- **Your objective**
Only lines containing "کننده" are wanted from the data below. Copy those lines.

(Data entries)
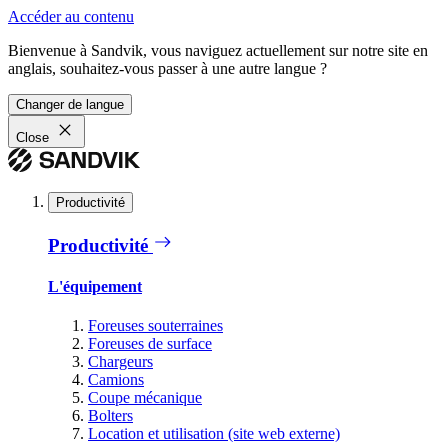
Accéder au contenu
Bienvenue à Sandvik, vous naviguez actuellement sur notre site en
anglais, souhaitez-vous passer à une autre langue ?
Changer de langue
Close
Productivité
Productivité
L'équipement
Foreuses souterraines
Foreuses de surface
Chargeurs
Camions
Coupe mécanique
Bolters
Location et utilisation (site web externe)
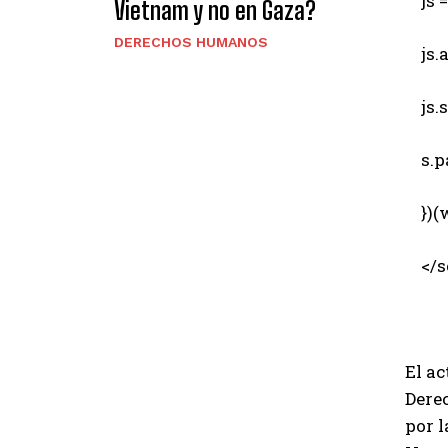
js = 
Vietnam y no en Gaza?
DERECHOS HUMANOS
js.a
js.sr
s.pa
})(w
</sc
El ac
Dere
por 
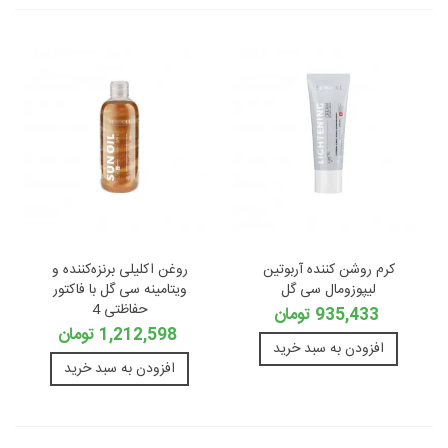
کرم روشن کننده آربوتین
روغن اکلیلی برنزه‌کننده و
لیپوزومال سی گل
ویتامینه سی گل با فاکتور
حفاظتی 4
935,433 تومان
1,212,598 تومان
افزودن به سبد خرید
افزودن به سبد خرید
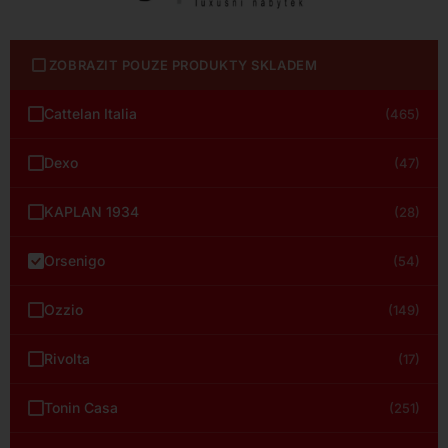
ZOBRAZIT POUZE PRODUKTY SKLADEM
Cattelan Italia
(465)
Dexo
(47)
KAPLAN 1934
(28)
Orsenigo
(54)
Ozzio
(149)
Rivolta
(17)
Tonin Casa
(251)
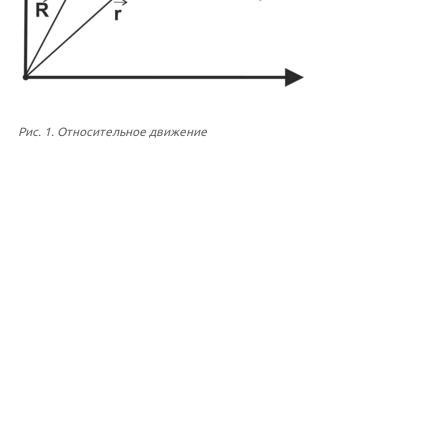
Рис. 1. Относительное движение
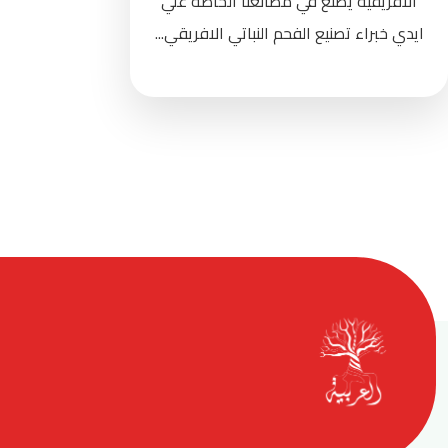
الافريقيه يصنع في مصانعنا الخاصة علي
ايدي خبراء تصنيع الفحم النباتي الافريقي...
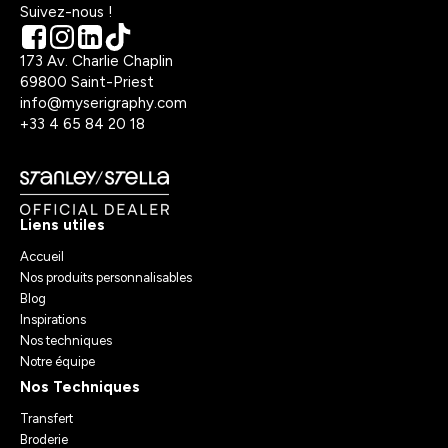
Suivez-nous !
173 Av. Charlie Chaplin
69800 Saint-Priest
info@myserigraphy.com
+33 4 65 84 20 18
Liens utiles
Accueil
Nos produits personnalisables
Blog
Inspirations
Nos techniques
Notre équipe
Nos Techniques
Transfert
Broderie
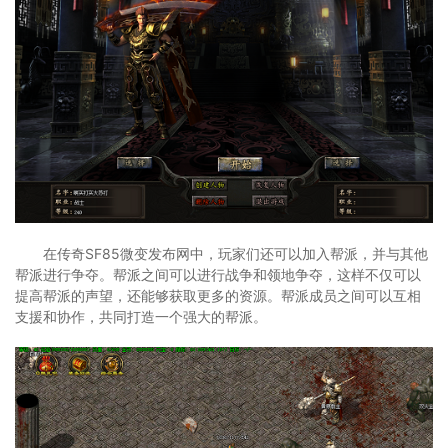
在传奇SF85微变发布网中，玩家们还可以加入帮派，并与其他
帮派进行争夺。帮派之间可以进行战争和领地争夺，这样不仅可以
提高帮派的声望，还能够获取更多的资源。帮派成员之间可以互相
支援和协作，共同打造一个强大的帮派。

- **Response below**
کرم روشن کننده آربوتین
روغن اکلیلی برنزه‌کننده و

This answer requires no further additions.